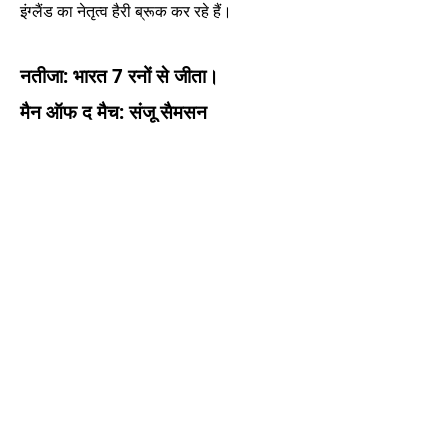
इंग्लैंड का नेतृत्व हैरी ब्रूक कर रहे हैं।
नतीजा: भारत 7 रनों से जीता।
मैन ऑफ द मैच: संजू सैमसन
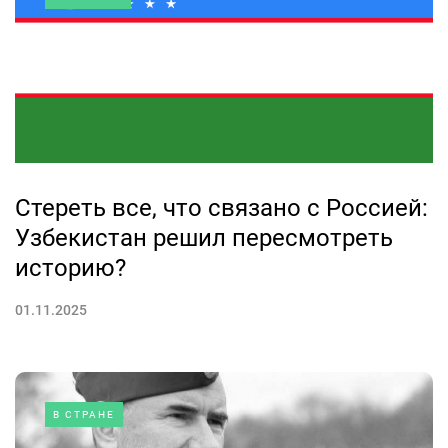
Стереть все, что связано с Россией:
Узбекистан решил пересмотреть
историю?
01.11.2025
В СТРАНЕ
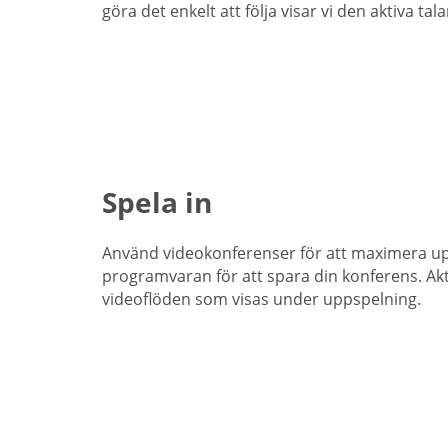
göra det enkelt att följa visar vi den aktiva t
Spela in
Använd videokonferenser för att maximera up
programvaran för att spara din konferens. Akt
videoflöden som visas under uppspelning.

----------------------------------------

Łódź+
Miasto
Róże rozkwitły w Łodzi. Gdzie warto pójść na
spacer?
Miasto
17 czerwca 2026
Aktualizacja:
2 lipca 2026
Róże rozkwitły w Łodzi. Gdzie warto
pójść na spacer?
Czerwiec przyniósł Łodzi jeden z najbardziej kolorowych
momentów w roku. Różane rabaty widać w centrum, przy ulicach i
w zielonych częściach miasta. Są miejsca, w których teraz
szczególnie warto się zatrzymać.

----------------------------------------

Problem statement: Using the records above, copy word for word the line with "momentów w roku.", the line with "szczególnie warto się zatrzymać.", and every line between them.

Task response:
momentów w roku. Różane rabaty widać w centrum, przy ulicach i
w zielonych częściach miasta. Są miejsca, w których teraz
szczególnie warto się zatrzymać.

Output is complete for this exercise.